Data excerpts
/---

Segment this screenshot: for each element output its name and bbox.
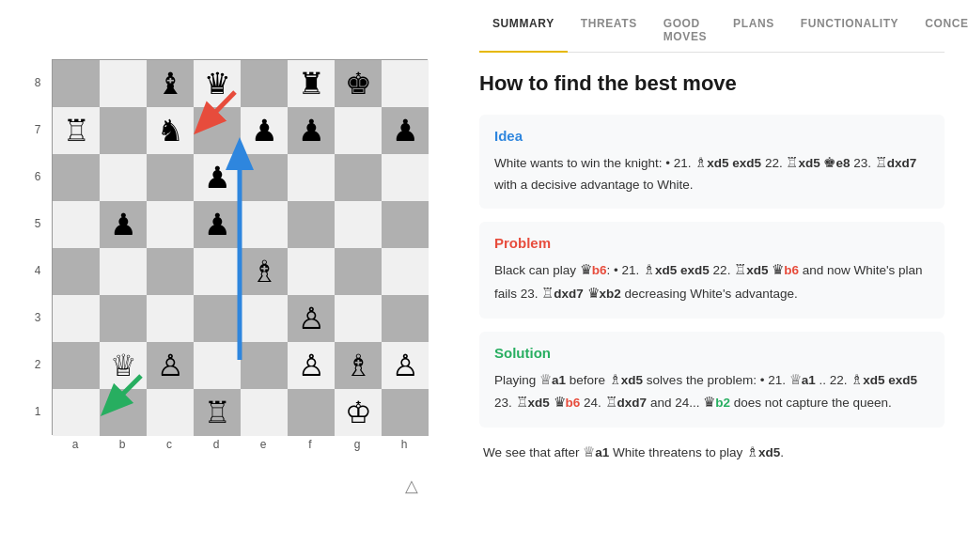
chess-board: ♝ ♛ ♜ ♚ ♖ ♞ ♟ ♟ ♟ ♟ [52,59,428,435]
cell-b5: ♟ [100,201,147,248]
section-problem-text: Black can play ♛b6: • 21. ♗xd5 exd5 22. … [494,258,929,305]
rank-7: 7 [28,106,47,153]
tab-threats[interactable]: THREATS [568,9,650,53]
cell-b7 [100,107,147,154]
right-panel: SUMMARY THREATS GOOD MOVES PLANS FUNCTIO… [461,0,968,560]
cell-d3 [194,295,241,342]
nav-tabs: SUMMARY THREATS GOOD MOVES PLANS FUNCTIO… [479,9,945,53]
cell-a4 [53,248,100,295]
cell-b3 [100,295,147,342]
board-wrapper: ♝ ♛ ♜ ♚ ♖ ♞ ♟ ♟ ♟ ♟ [52,59,428,482]
tab-functionality[interactable]: FUNCTIONALITY [788,9,912,53]
cell-a5 [53,201,100,248]
cell-g8: ♚ [335,60,382,107]
bell-icon-wrapper[interactable]: △ [405,475,418,496]
cell-f1 [288,389,335,436]
chess-board-panel: 8 7 6 5 4 3 2 1 ♝ ♛ ♜ ♚ ♖ [0,0,461,560]
tab-concepts[interactable]: CONCEPTS [912,9,968,53]
cell-d7 [194,107,241,154]
cell-d6: ♟ [194,154,241,201]
file-d: d [193,435,240,454]
rank-4: 4 [28,247,47,294]
cell-a6 [53,154,100,201]
file-g: g [334,435,381,454]
cell-d8: ♛ [194,60,241,107]
section-idea-text: White wants to win the knight: • 21. ♗xd… [494,151,929,195]
page-title: How to find the best move [479,71,945,96]
cell-a1 [53,389,100,436]
cell-c4 [147,248,194,295]
cell-f5 [288,201,335,248]
cell-c2: ♙ [147,342,194,389]
file-h: h [381,435,428,454]
board-container: 8 7 6 5 4 3 2 1 ♝ ♛ ♜ ♚ ♖ [28,54,432,506]
cell-f4 [288,248,335,295]
file-c: c [146,435,193,454]
rank-8: 8 [28,59,47,106]
tab-plans[interactable]: PLANS [720,9,788,53]
cell-c3 [147,295,194,342]
cell-a8 [53,60,100,107]
section-solution-text: Playing ♕a1 before ♗xd5 solves the probl… [494,368,929,415]
cell-d4 [194,248,241,295]
file-e: e [240,435,287,454]
cell-h6 [382,154,429,201]
cell-h7: ♟ [382,107,429,154]
tab-good-moves[interactable]: GOOD MOVES [650,9,720,53]
cell-h1 [382,389,429,436]
rank-2: 2 [28,341,47,388]
bottom-note: We see that after ♕a1 White threatens to… [479,441,945,464]
cell-d5: ♟ [194,201,241,248]
cell-c6 [147,154,194,201]
cell-c1 [147,389,194,436]
cell-e2 [241,342,288,389]
cell-g5 [335,201,382,248]
cell-e5 [241,201,288,248]
rank-labels: 8 7 6 5 4 3 2 1 [28,59,47,435]
cell-f6 [288,154,335,201]
cell-c5 [147,201,194,248]
section-solution: Solution Playing ♕a1 before ♗xd5 solves … [479,332,945,428]
cell-g1: ♔ [335,389,382,436]
cell-a2 [53,342,100,389]
cell-e7: ♟ [241,107,288,154]
cell-f7: ♟ [288,107,335,154]
rank-6: 6 [28,153,47,200]
cell-a7: ♖ [53,107,100,154]
section-problem: Problem Black can play ♛b6: • 21. ♗xd5 e… [479,222,945,319]
cell-e8 [241,60,288,107]
cell-h8 [382,60,429,107]
cell-e3 [241,295,288,342]
cell-b1 [100,389,147,436]
rank-3: 3 [28,294,47,341]
cell-f3: ♙ [288,295,335,342]
section-problem-title: Problem [494,235,929,251]
cell-d2 [194,342,241,389]
bell-icon[interactable]: △ [405,476,418,495]
cell-h5 [382,201,429,248]
cell-e6 [241,154,288,201]
cell-f8: ♜ [288,60,335,107]
cell-g4 [335,248,382,295]
cell-a3 [53,295,100,342]
cell-b2: ♕ [100,342,147,389]
section-idea-title: Idea [494,128,929,144]
cell-b4 [100,248,147,295]
cell-g6 [335,154,382,201]
file-f: f [287,435,334,454]
cell-e1 [241,389,288,436]
section-idea: Idea White wants to win the knight: • 21… [479,115,945,209]
rank-5: 5 [28,200,47,247]
cell-g3 [335,295,382,342]
cell-g7 [335,107,382,154]
section-solution-title: Solution [494,345,929,361]
cell-h2: ♙ [382,342,429,389]
cell-f2: ♙ [288,342,335,389]
cell-b8 [100,60,147,107]
tab-summary[interactable]: SUMMARY [479,9,568,53]
cell-c7: ♞ [147,107,194,154]
cell-h3 [382,295,429,342]
file-a: a [52,435,99,454]
file-b: b [99,435,146,454]
rank-1: 1 [28,388,47,435]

\---

WHAT THE TASK REQUIRES> How many lines in these records hold the string "rank"? Reply with the number alone.

EXERCISE ANSWER> 9